Clan Mallardo, Pirozzi: “Tutti gli imprenditori pagavano e chi non lo faceva veniva portato nella cantina di Feliciano”

GIUGLIANO. Ha parlato tutta la mattina Giuliano Pirozzi interrogato dal pm Maria Cristina Ribera. Il pentito ha illustrato alla corte l’intero organigramma della cosca e parlato del suo ruolo all’interno del gruppo. In particolare si è discusso delle estorsioni agli imprenditori e l’imposizione delle tangenti. Alla sbarra presenti Mauro Moraca e Carlo D’Alterio. In videoconferenza Giuliano Amicone. Tutti imputati in questo processo insieme ad altre persone come Carlo De Cicco, Bernardino Diana, figlio di Silvio detto Dudù, Giancarlo Pirozzi, Raffaella Graziano e Giuseppe Taglialatela.

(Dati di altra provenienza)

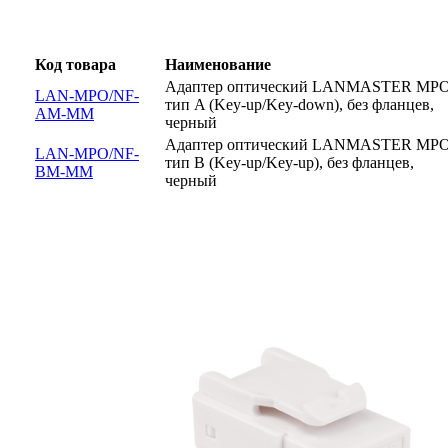
Код товара
Наименование
Адаптер оптический LANMASTER MP
LAN-MPO/NF-
тип A (Key-up/Key-down), без фланцев,
AM-MM
черный
Адаптер оптический LANMASTER MP
LAN-MPO/NF-
тип B (Key-up/Key-up), без фланцев,
BM-MM
черный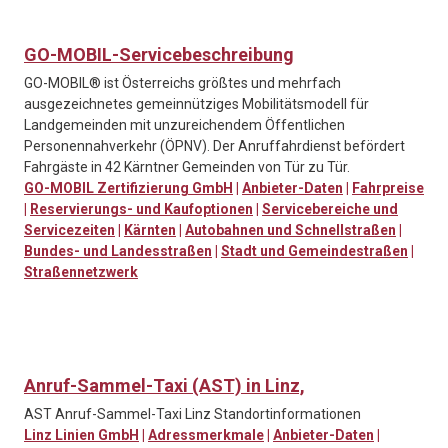
GO-MOBIL-Servicebeschreibung
GO-MOBIL® ist Österreichs größtes und mehrfach
ausgezeichnetes gemeinnütziges Mobilitätsmodell für
Landgemeinden mit unzureichendem Öffentlichen
Personennahverkehr (ÖPNV). Der Anruffahrdienst befördert
Fahrgäste in 42 Kärntner Gemeinden von Tür zu Tür.
GO-MOBIL Zertifizierung GmbH
|
Anbieter-Daten
|
Fahrpreise
|
Reservierungs- und Kaufoptionen
|
Servicebereiche und
Servicezeiten
|
Kärnten
|
Autobahnen und Schnellstraßen
|
Bundes- und Landesstraßen
|
Stadt und Gemeindestraßen
|
Straßennetzwerk
Anruf-Sammel-Taxi (AST) in Linz,
AST Anruf-Sammel-Taxi Linz Standortinformationen
Linz Linien GmbH
|
Adressmerkmale
|
Anbieter-Daten
|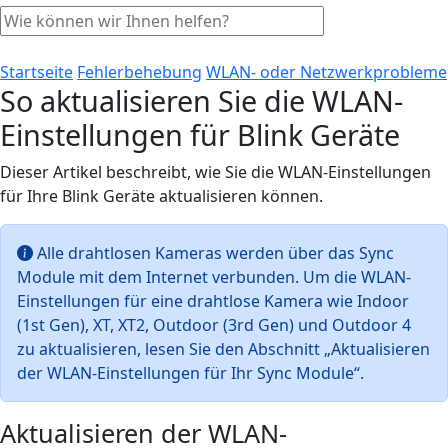
Startseite
Fehlerbehebung
WLAN- oder Netzwerkprobleme
So aktualisieren Sie die WLAN-
Einstellungen für Blink Geräte
Dieser Artikel beschreibt, wie Sie die WLAN-Einstellungen
für Ihre Blink Geräte aktualisieren können.
Alle drahtlosen Kameras werden über das Sync
Module mit dem Internet verbunden. Um die WLAN-
Einstellungen für eine drahtlose Kamera wie Indoor
(1st Gen), XT, XT2, Outdoor (3rd Gen) und Outdoor 4
zu aktualisieren, lesen Sie den Abschnitt „Aktualisieren
der WLAN-Einstellungen für Ihr Sync Module“.
Aktualisieren der WLAN-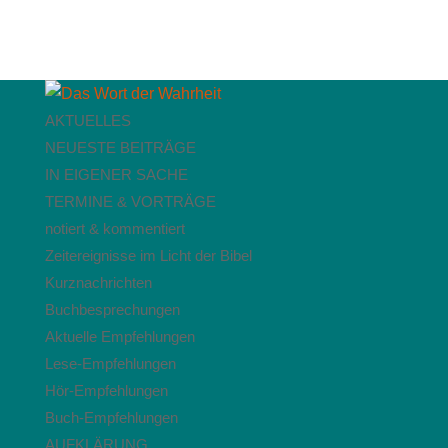
AKTUELLES
NEUESTE BEITRÄGE
IN EIGENER SACHE
TERMINE & VORTRÄGE
notiert & kommentiert
Zeitereignisse im Licht der Bibel
Kurznachrichten
Buchbesprechungen
Aktuelle Empfehlungen
Lese-Empfehlungen
Hör-Empfehlungen
Buch-Empfehlungen
AUFKLÄRUNG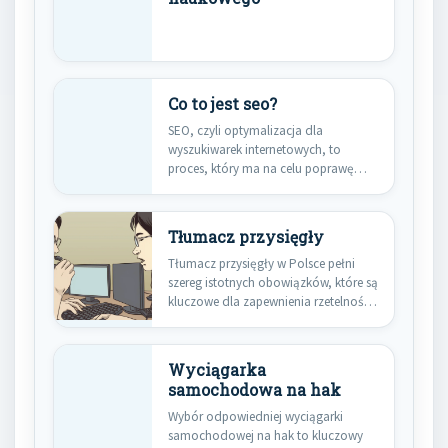
Co to jest seo?
SEO, czyli optymalizacja dla
wyszukiwarek internetowych, to
proces, który ma na celu poprawę
widoczności strony…
Tłumacz przysięgły
Tłumacz przysięgły w Polsce pełni
szereg istotnych obowiązków, które są
kluczowe dla zapewnienia rzetelności
i…
Wyciągarka
samochodowa na hak
Wybór odpowiedniej wyciągarki
samochodowej na hak to kluczowy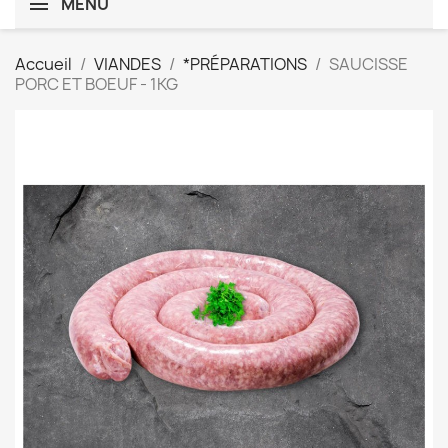
MENU
Accueil
VIANDES
*PRÉPARATIONS
SAUCISSE
PORC ET BOEUF - 1KG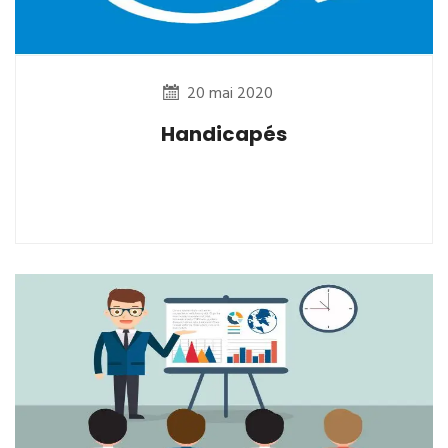
20 mai 2020
Handicapés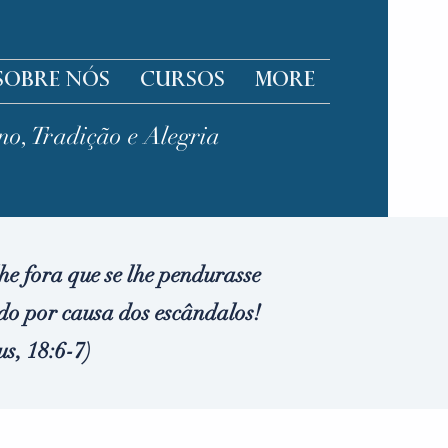
Sobre nós
Cursos
More
no, Tradição e Alegria
e fora que se lhe pendurasse
do por causa dos escândalos!
s, 18:6-7)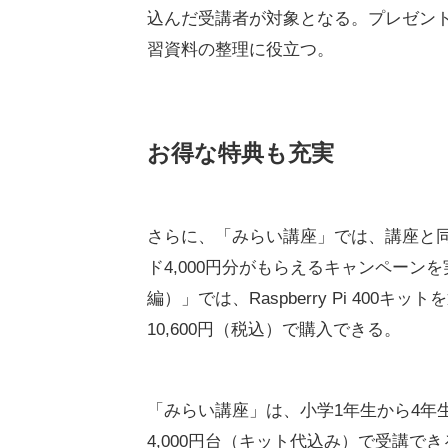
込んだ受講者が対象となる。プレゼン
習資料の整理に役立つ。
お得な特典も充実
さらに、「みらい講座」では、講座と同
ド4,000円分がもらえるキャンペー
編）」では、Raspberry Pi 400キ
10,600円（税込）で購入できる。
「みらい講座」は、小学1年生から4年
4,000円台（キット代込み）で受講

Secondo Pirozzi coloro che erano considerati interni pagavano solo il 2% su appalti e affari. Il clan infatti concedeva loro una sorta di beneficio. Gli esterni, ovvero i non affiliati, dovevano sborsare invece il 7%. Questi ultimi erano i più temuti. I capi temevano infatti che potessero denunciarli e farli scoprire. Se qualcuno non aveva intenzione di pagare, racconta il pentito: “veniva portato nella cantina di Feliciano”. A quanto pare con conseguenze immaginabili.

Tra le altre è emersa un’altra curiosità. Secondo Pirozzi spesso e volentieri i gregari imponevano ai tabaccai di intestare a loro le vincite di superenalotto e totip per giustificare i contanti in loro possesso. Incalzato dall’avvocato Antonio Giuliano Russo però Pirozzi non ha saputo svelare in che modo poi il clan entrasse in contatto con i reali vincitori di grosse somme. Il pentito è stato poi interrogato dagli altri avvocati della difesa alcuni dei quali lo hanno incalzato sui suoi problemi di droga. “Ne ho fatto uso per un anno e mi sono fermato prima del matrimonio” ha spiegato.